Collected data
------------------------------

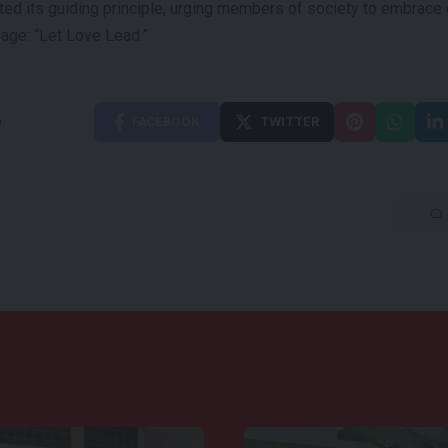
ated its guiding principle, urging members of society to embrac
age: “Let Love Lead.”
e
FACEBOOK
TWITTER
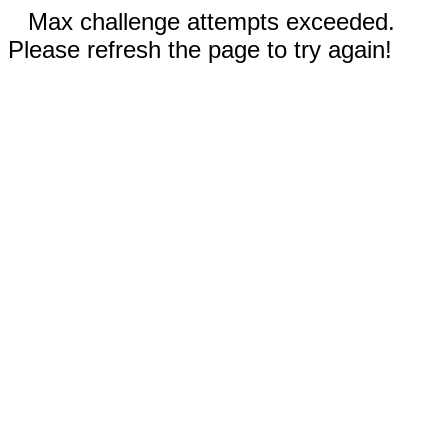
Max challenge attempts exceeded.
Please refresh the page to try again!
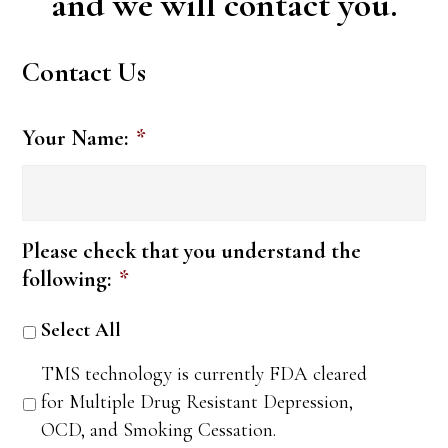
and we will contact you.
Contact Us
Your Name:
*
Please check that you understand the
following:
*
Select All
TMS technology is currently FDA cleared
for Multiple Drug Resistant Depression,
OCD, and Smoking Cessation.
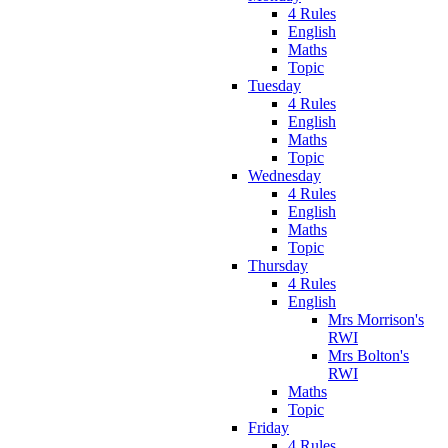
4 Rules
English
Maths
Topic
Tuesday
4 Rules
English
Maths
Topic
Wednesday
4 Rules
English
Maths
Topic
Thursday
4 Rules
English
Mrs Morrison's
RWI
Mrs Bolton's
RWI
Maths
Topic
Friday
4 Rules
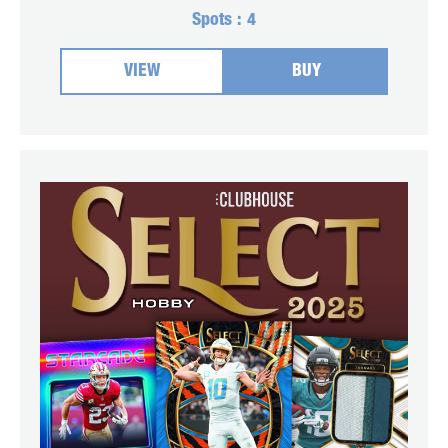
Spots :
4
VIEW
BUY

------------------------------

# REQUIRED ACTION:
Show every line from the entries above in which "Please" appears.

# ANSWER SPACE:
Please refresh the page to try again!
Please check that you understand the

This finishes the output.